I want to show $\lim_{k\rightarrow \infty}A^k=0$ iff $\sigma(A)<1$. I have $0\leq ||A^k||\leq ||A||^k=||Ax||^k=||\lambda_{max}x||^k=|\lambda_{max}|^k<1$ if we choose $x$ s.t. $||x||<1$ and $Ax=\lambda_{max}x$ for the backwards direction and $\lim_{k\rightarrow\infty}||A^kx||=|\lambda_{max}|^k ||x||= 0\Rightarrow \sigma(A)<1$ if we choose $x$ in the same way for the forwards direction.
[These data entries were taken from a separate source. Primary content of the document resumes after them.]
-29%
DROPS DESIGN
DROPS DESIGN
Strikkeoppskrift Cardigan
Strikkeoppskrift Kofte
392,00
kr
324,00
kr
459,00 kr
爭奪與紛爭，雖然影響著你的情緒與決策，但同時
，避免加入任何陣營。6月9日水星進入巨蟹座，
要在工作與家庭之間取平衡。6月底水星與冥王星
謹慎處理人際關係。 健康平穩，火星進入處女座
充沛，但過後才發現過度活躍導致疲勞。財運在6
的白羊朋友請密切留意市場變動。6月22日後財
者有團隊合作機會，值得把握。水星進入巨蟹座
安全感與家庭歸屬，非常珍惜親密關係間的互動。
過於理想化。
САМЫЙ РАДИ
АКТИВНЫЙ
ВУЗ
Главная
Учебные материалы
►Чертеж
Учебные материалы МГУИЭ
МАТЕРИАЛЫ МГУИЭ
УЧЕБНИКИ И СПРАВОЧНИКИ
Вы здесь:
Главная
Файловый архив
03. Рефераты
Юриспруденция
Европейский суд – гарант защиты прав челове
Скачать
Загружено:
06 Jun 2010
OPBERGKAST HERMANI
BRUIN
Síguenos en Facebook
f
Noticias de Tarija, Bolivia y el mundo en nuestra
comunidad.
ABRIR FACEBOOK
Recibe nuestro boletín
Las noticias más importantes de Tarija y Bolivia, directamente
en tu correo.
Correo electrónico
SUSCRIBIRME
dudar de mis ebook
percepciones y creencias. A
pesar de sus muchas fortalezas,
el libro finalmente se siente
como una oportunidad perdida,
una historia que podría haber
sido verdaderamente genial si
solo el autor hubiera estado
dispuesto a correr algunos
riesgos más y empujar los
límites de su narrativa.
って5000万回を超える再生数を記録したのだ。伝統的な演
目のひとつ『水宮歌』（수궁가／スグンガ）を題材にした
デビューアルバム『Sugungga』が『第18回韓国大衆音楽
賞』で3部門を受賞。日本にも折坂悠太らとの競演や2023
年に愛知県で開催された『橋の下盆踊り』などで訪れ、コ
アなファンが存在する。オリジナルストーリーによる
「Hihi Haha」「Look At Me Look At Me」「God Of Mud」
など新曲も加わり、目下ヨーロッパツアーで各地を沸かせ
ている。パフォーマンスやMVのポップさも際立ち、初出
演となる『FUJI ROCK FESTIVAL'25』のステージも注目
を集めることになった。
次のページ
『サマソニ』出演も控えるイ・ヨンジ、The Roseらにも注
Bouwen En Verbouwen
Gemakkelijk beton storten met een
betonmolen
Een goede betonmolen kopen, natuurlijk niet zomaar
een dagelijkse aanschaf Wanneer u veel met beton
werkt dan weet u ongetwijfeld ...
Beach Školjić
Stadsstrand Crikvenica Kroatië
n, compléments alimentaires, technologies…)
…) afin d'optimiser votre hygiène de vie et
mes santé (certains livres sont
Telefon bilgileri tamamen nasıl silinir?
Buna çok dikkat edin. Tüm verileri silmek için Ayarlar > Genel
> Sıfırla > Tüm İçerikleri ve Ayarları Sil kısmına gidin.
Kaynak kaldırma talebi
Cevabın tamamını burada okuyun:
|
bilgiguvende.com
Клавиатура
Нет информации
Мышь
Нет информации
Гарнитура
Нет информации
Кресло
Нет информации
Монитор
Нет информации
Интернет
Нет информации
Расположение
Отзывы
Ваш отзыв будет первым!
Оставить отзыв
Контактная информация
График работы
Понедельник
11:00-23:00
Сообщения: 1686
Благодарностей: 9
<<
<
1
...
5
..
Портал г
Is this sufficient?

Answer 1

If $A$ is nonsymmetric, it need not be the case that there exists an eigenvector $x$ such that $\|A\| = \|Ax\| = |\lambda_{\max}| \|x\|$. For take

\begin{equation} A = \begin{pmatrix} r & 1 \\ 0 & r \end{pmatrix}.\tag{1} \end{equation}

Then the only eigenvalue of $A$ is $r$ but $\|A\| > r$ since $\|Ae_2\| = \sqrt{1+r^2}$, where $e_2 = \begin{pmatrix} 0 & 1 \end{pmatrix}^T$. (Here, $\|\cdot\|$ is the vector 2-norm and matrix 2-norm $\|A\| = \max_{\|x\|\le 1} \|Ax\|$.) However, by direct computations of powers of $A$, we observe

$$ A^k = \begin{pmatrix} r^k & kr^{k-1} \\ 0 & r^k \end{pmatrix} \to 0 \textrm{ as } k\to\infty \textrm{ provided } |r| < 1. $$

One way to tackle this problem is to compute a Jordan normal form for your matrix, $A = VJV^{-1}$, which block diagonalizes $A$ into matrices which look like (1). In which case you observe, $0\le\|A^k\|= \|VJ^k V^{-1}\| \le \|V\| \|J\|^k \|V^{-1}\|$. From here, the analysis reduces to showing that if $|\lambda| < 1$, then a Jordan block $J$ with eigenvalue $\lambda$ satisfies $J^k \to 0$ as $k\to\infty$.

Answer 2

This is wrong. An $x$ that maximizes $\|Ax\|/\|x\|$ is not necessarily an eigenvector. For example, try $$ A= \pmatrix{0 & 2\cr 0 & 0\cr}$$ where the only eigenvalue is $0$, but $\|A\| = 2$. Here $x = \pmatrix{0\cr 1}$ satisfies $\|A x\| = 2$ and $\|x\| = 1$. By looking at $\|A\|$ alone you wouldn't know that $\lim_{n\to \infty} A^n = 0$ (in fact in this case $A^2 = 0$).